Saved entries

Start of Block

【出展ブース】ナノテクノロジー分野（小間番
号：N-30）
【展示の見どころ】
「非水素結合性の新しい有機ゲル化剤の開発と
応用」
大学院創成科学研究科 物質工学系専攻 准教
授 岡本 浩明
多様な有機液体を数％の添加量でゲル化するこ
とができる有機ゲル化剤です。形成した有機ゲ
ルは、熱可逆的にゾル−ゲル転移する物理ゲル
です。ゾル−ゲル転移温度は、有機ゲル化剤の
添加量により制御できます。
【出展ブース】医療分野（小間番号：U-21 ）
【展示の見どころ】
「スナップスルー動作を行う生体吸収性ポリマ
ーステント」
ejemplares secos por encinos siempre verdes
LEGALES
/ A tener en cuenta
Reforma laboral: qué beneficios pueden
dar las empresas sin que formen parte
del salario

End of Block
Start of Block

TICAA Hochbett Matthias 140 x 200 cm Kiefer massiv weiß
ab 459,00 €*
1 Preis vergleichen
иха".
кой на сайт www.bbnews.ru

End of Block

Looking at the records above, which lines contain "出展ブース"? Copy those lines.

【出展ブース】ナノテクノロジー分野（小間番
【出展ブース】医療分野（小間番号：U-21 ）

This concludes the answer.